Second Circuit Confirms Constitutional Limit on Mandatory § 1226(c) Detention: Bond Hearing Required Once Detention Becomes Unreasonably Prolonged, With Government’s Clear-and-Convincing Burden
Introduction
In Black v. Almodovar and G.M. v. Almodovar, the United States Court of Appeals for the Second Circuit denied rehearing en banc of a panel decision that set an important constitutional limit on “mandatory” immigration detention under 8 U.S.C. § 1226(c). The panel held in Black v. Decker, 103 F.4th 133 (2d Cir. 2024), that due process prohibits unreasonably prolonged detention under § 1226(c) without an individualized bond hearing. At that hearing, the government must justify continued custody by clear and convincing evidence, and the immigration judge must consider the noncitizen’s ability to pay and alternatives to detention.
The en banc vote produced a sharply divided court. Judge Lohier (joined by six judges) concurred in denying rehearing, relying on a joint statement by the panel’s senior judges (Chin and Carney) defending the ruling. Two separate dissents (Judge Nardini, joined by the Chief Judge and three others; and Judge Menashi, joined by the Chief Judge and two others) urged en banc correction, arguing that the panel flattened meaningful statutory differences, misapplied due process, and effectively invalidated Congress’s mandatory detention scheme. The denial leaves the panel’s constitutional rule binding across the Second Circuit (New York, Connecticut, and Vermont).
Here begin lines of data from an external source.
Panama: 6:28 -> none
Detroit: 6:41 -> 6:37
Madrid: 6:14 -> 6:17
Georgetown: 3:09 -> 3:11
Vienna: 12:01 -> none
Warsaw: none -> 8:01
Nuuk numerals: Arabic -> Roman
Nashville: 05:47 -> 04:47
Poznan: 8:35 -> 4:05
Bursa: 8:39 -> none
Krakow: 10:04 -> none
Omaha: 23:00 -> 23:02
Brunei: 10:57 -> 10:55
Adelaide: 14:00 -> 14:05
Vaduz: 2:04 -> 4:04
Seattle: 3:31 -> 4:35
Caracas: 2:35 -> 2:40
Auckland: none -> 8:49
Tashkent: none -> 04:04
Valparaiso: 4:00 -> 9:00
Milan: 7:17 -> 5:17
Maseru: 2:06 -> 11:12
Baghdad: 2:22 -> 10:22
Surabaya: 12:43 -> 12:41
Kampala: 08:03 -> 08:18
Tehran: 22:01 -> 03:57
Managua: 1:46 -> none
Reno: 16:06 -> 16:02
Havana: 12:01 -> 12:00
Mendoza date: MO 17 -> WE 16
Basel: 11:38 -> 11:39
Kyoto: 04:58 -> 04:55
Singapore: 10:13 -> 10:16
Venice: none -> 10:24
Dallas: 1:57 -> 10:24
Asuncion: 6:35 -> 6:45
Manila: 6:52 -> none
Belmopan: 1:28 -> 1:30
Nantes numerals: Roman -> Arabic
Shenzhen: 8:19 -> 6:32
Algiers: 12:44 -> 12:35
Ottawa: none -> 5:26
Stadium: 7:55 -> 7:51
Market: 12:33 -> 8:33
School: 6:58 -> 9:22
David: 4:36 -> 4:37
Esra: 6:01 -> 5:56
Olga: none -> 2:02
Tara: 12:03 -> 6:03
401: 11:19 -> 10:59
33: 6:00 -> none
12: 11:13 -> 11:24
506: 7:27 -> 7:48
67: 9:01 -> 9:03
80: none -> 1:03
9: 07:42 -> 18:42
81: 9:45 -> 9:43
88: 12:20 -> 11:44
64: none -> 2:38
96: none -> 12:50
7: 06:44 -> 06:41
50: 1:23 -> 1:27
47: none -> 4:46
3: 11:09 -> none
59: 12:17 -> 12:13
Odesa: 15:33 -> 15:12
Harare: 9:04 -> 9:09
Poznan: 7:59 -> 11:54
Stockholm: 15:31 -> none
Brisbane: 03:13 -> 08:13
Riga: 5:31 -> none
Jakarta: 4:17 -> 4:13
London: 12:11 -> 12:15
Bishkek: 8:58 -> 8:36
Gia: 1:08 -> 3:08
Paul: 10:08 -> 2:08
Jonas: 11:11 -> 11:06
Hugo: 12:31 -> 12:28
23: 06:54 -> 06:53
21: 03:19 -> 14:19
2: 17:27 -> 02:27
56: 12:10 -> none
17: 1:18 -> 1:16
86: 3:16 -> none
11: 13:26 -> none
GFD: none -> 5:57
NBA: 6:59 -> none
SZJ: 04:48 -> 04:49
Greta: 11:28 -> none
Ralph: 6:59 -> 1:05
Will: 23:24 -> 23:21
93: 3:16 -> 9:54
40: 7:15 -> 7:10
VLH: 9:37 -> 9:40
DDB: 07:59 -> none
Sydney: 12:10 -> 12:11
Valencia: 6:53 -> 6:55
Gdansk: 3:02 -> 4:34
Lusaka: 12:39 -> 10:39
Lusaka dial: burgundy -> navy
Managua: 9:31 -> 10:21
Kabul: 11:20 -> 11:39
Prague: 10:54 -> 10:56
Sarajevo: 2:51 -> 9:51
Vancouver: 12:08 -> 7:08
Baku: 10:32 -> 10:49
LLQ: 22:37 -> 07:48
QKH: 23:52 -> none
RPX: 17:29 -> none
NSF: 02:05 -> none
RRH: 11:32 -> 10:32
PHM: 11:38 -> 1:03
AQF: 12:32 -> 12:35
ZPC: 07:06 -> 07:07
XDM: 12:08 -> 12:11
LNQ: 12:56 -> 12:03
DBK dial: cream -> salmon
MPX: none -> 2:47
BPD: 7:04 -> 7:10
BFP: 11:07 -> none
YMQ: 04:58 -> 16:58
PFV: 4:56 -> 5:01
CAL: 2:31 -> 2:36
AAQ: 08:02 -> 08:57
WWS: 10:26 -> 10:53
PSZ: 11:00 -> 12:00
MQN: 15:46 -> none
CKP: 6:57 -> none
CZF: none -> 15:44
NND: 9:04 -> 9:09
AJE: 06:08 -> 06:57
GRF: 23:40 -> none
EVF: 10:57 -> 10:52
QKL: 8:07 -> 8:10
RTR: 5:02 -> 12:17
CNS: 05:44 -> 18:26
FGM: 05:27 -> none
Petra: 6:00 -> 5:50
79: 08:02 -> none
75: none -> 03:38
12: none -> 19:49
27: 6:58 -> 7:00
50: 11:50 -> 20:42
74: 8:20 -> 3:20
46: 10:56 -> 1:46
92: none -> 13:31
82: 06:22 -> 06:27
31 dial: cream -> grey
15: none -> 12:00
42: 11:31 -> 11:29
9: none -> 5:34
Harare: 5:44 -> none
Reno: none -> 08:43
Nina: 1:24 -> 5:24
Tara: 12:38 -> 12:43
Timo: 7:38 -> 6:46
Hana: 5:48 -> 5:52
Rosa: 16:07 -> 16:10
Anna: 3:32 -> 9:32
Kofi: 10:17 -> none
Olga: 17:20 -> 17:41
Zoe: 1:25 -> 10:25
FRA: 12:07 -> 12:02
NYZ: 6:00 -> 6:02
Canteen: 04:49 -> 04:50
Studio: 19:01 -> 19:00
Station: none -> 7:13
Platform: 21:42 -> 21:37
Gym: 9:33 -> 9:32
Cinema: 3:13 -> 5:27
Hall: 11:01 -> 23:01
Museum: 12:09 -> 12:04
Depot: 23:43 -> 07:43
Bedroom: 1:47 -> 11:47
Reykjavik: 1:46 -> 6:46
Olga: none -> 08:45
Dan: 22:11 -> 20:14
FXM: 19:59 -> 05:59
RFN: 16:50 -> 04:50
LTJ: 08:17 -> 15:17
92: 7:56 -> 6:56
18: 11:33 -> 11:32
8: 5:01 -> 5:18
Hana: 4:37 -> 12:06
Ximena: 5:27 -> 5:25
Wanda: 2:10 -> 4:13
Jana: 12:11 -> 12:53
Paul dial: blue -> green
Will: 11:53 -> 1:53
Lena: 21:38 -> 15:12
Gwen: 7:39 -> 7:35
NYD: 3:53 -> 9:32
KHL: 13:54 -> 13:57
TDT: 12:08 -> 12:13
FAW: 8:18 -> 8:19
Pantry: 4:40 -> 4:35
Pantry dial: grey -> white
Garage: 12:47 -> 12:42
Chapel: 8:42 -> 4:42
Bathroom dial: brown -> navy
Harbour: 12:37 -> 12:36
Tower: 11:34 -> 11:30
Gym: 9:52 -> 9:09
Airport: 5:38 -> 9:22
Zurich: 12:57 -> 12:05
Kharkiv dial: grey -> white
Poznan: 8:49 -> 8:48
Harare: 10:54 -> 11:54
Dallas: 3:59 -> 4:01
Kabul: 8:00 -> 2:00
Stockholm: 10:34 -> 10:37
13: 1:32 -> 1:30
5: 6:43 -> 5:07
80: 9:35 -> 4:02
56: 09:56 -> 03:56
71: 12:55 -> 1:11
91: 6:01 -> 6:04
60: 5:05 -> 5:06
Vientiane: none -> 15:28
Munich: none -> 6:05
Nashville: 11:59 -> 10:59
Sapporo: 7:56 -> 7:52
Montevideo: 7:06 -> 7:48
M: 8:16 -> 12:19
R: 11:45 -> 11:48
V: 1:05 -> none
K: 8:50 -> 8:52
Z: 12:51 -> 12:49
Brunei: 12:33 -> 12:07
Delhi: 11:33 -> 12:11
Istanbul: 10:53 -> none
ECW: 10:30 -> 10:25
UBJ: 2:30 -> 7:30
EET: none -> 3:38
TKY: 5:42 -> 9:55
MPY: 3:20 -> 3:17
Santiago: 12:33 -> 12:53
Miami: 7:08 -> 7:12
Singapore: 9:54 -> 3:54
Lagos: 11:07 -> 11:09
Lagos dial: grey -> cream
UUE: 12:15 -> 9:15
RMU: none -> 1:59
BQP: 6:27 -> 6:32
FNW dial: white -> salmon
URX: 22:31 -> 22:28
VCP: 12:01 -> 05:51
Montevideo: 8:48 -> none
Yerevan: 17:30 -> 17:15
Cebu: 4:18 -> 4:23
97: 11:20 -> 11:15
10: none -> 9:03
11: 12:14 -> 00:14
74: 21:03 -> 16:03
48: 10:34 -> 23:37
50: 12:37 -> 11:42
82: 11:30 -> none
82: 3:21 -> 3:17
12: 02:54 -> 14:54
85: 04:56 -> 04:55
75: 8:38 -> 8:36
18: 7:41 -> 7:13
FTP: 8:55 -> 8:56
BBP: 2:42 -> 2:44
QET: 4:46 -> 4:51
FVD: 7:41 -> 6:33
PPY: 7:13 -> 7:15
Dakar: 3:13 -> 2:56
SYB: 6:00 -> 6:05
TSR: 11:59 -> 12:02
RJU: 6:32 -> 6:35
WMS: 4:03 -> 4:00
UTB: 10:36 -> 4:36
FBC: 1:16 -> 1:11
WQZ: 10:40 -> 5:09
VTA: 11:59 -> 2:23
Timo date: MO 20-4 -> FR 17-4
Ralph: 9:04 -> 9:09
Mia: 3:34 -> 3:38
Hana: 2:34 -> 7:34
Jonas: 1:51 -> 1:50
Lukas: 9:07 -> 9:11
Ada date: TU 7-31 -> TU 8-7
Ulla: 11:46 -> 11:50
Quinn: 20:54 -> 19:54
The consolidated appeals involved two lawful permanent residents—Carol Williams Black and Keisy G.M.—detained under § 1226(c) for nearly eight and fourteen months respectively without bond hearings. Black won habeas relief and a bond hearing in district court (and was released on bond); G.M. was denied habeas (and later released, without a hearing, after 21 months in custody during the Covid period). On appeal, the panel recognized as-applied due process violations in both detentions.
Summary of the Opinion
The court denied rehearing en banc. As a result, the panel’s constitutional framework stands:
- Unreasonably prolonged detention under § 1226(c) without an individualized bond hearing violates the Fifth Amendment’s Due Process Clause.
- Due process requires a remedial bond hearing before an immigration judge once detention becomes unreasonably prolonged.
- At that bond hearing, the government bears the burden to justify continued detention by clear and convincing evidence that the person is a danger to the community or a flight risk.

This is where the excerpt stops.